President of the City Assembly of Belgrade
- Incumbent
- Assumed office 21 June 2024
- In office 23 April 2014 – 30 October 2023

Personal details
- Born: 26 September 1981 (age 44) Belgrade, SR Serbia, SFR Yugoslavia
- Party: SPS
- Alma mater: University of Belgrade

= Nikola Nikodijević =

Serbian politician

Nikola Nikodijević (Никола Никодијевић; born 26 September 1981) is a Serbian politician who has been the president of the City Assembly of Belgrade since 2024, previously serving that role from 2014 to 2023. He is a member of the main board of the Socialist Party of Serbia (SPS).

== Biography ==
He was born on 26 September 1981 in Belgrade.
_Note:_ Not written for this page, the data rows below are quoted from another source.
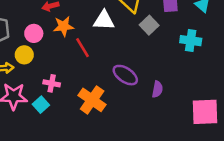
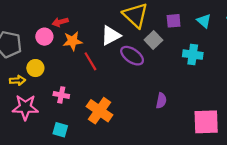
white triangle: (104, 20) -> (111, 35), turned -30
pink circle: (34, 33) -> (44, 37), moved
purple ellipse: (125, 75) -> (132, 56), moved
cyan square: (41, 105) -> (60, 130), moved, turned -32

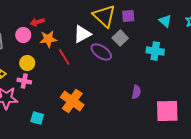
purple square: (174, 21) -> (128, 16), moved
yellow circle: (35, 68) -> (27, 63), moved
pink cross: (61, 95) -> (24, 81), moved
purple semicircle: (161, 101) -> (136, 92), moved

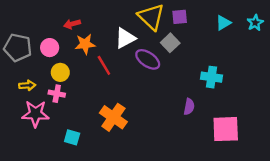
cyan triangle: (165, 21) -> (223, 23), turned 48
pink circle: (23, 35) -> (50, 48), moved
cyan cross: (155, 51) -> (211, 77), moved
He graduated from the Faculty of Law at the University of Belgrade.

In his youth, he was active in sports and was engaged in SD Crvena zvezda.

As a member of the Socialist Party of Serbia (SPS) he was elected to the City Assembly of Belgrade following the 2008 City Assembly election. Until 2012 he served as the head of the SPS-JS deputy group in the City Assembly.

He was named member of the City Council on 13 June 2012 and served until 2013, when he was appointed by the Government of Serbia as a member of the Temporary Council of Belgrade.

He was elected President of the City Assembly of Belgrade on 23 April 2014 and re-elected in 2018 and 2022. His mandate ended on 30 October 2023, when the City Assembly was dissolved. After the 2024 Belgrade City Assembly election, he was re-elected president at the constitutive session on 21 June 2024.